Monday, May 2, 2011

A Recipe for Deer Hunters and Asian Food fans...

I don’t consider myself much of a ‘hunter’.  Growing up in West Tennessee, I have many friends who hunt and are quite good at it. In fact, when I walk into their homes it sort of looks like a wild game safari lodge with busts of deer heads, robust turkeys and flying ducks all mounted on their walls. My earliest memories of hunting are filled with traumatic memories of dislocated shoulders from the ‘kick’ of a shotgun, aching feet from long hikes and 'shushes' from others in the duck blind.

So while my hunting skills are quite ‘lacking’, I have plenty of friends who enjoy the outdoors and the sport itself. Some of these friends have been known to bring me specimens of game that they have tracked down in the wild. I have had the opportunity to receive wonderful treats like duck breast and venison from friends who hunt regularly. So while I can’t offer them an exchange of wild game, I can offer this recipe.

Vietnamese noodles with Grilled Lemongrass Venison' or Bun Thit Nai Nuong Xa’  

For those not familiar with Vietnamese food, Vietnamese cuisine is marked by a number of distinct characteristics. First it is typically served with fresh ingredients. Vegetables are cooked briefly to keep their freshness and color. Secondly, Vietnamese food typically includes fresh herbs and vegetables. Lastly, most Vietnamese dishes will contain the five elements of spicy, sour, bitter, salty and sweet. Vietnamese food is also said to appeal to ‘five’ senses. The first is the arrangement of the food that attracts the eyes. Second is the ‘sound’ of the 'crunch' of fresh ingredients attract the ears. Third is ‘spice’ that attracts the tongue. Fourth is the ‘aromatic’ smell that attracts the nose and lastly, some elements become ‘finger food' that is perceived by touching. 

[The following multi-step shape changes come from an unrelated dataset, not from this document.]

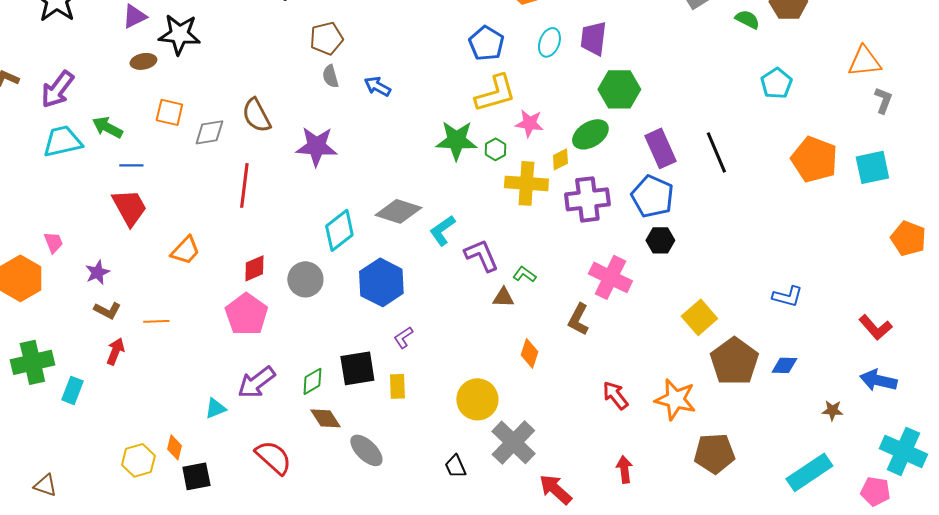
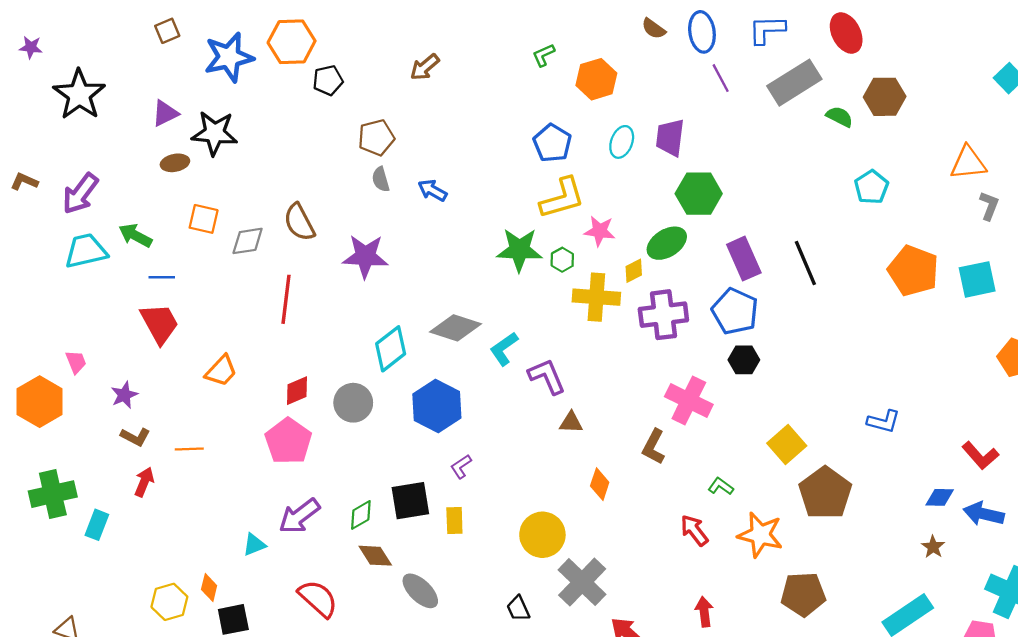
green L-shape: (524, 274) -> (721, 486), moved
blue diamond: (784, 365) -> (940, 497), moved
brown star: (832, 410) -> (933, 547), turned 30

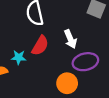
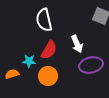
orange circle: (67, 83) -> (48, 76), moved

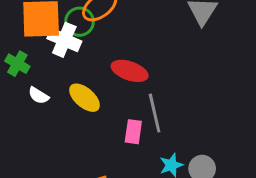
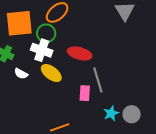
green circle: (80, 22) -> (46, 33), moved
white cross: (64, 40) -> (42, 50), moved

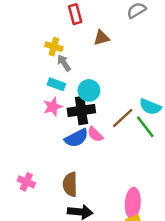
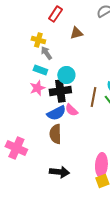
red rectangle: (75, 14) -> (55, 14), turned 49
brown line: (123, 118) -> (93, 97), turned -36
pink cross: (26, 182) -> (16, 148), size x1.5
brown semicircle: (70, 184) -> (55, 134), moved

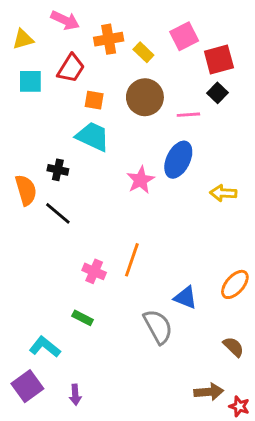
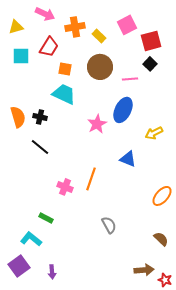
orange semicircle: (26, 190) -> (18, 117), moved
yellow arrow: (223, 193) -> (154, 133), turned -30
blue triangle: (186, 298) -> (128, 159), moved
green rectangle: (83, 318) -> (46, 218), moved
gray semicircle: (158, 327) -> (109, 225), size x0.7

Vietnamese food is complex but is made with simple natural ingredients. For this recipe we can start out about a pound and a half of venison or beef, thinly sliced.

Next we will create a marinade. Combine a tsp of salt, 1 tablespoon of Fish Sauce (available in most Asian markets), 2 tsp of sugar, 1 tsp of black pepper, 1 stalk of freshly chopped lemongrass, and 1 tablespoon of sesame seeds. Combine these elements and pour them over the venison.  Allow to marinate at least one hour. (Longer for a stronger taste)

Next we want to saute the meat. To sauté the meat, place a tablespoon of butter (or butter ghee if available) in a cast iron skillet. Place your venison in the skillet and allow it to cook to your desired color. 


Boil a 16 oz. package of vermicelli noodles and drain them.

Place the meat over the noodles and top with shredded carrots, bean sprouts and fresh mint.

The finished product...


It's smoky, sweet, sour, spicy and crunchy. You can serve it over cold noodles or even rice if you prefer. Just one more way that you can taste the world around you.